As obesity and type II diabetes increases worldwide, so has bariatric procedures with over 200,000 procedures performed in 2014 alone in the US. Roux-en-Y gastric bypass (RYGB) surgeries, comprising over one-third of all bariatric procedures, involves creating a stomach pouch out of the stomach and attaching it directly to the small intestine, bypassing a large part of the stomach and duodenum. This results in the loss of over 60% excess body weight, and resolves diabetes in 85% of individuals.
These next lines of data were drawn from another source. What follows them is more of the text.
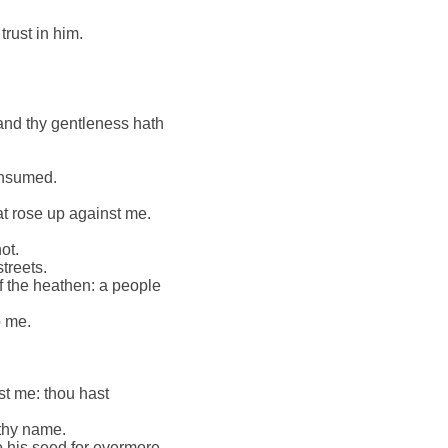
trust in him.
 and thy gentleness hath
consumed.
at rose up against me.
.
ot.
streets.
f the heathen: a people
o me.
st me: thou hast
 thy name.
o his seed for evermore.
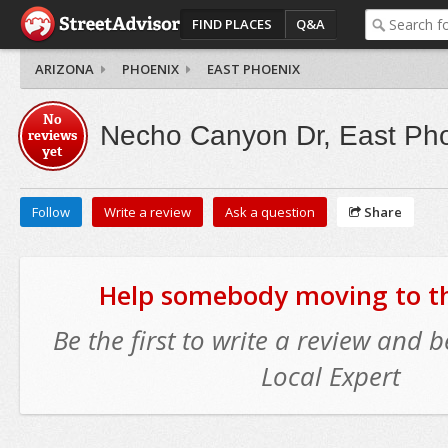
FIND PLACES
Q&A
ARIZONA
PHOENIX
EAST PHOENIX
No
Necho Canyon Dr, East Ph
reviews
yet
Follow
Write a review
Ask a question
Share
Help somebody moving to thi
Be the first to write a review and
Local Expert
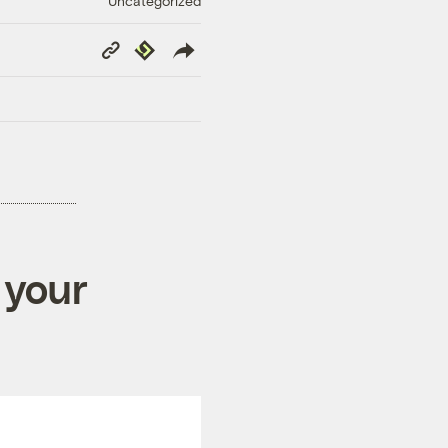
Uncategorized
Copy
Republish
Link
 your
However, as the use of bariatric surgical procedures increases worldwide, a post-surgical condition due to excessive glucagon-like peptide – 1 (GLP-1) secretion resulting in hyperinsulinemic hypoglycemia is increasingly reported in 5-10% of RYGB patients. This disorder leads to frequent symptomatic hypoglycemia, often resulting in glucose concentrations low enough to cause seizures, altered mental status, loss of consciousness, cognitive dysfunction, disability and death. Quality of life can be severely diminished, and many patients cannot care for themselves or others, work, drive, or be left alone. While mild cases of hyperinsulinemic hypoglycemia can be managed with dietary carbohydrate restriction, moderate-to-severe cases are refractory, and medications (e.g. octreotide, diazoxide, verapamil, acarbose) have both poor efficacy and tolerability.
There is no effective treatment for severe hypoglycaemia associated with bariatric surgery.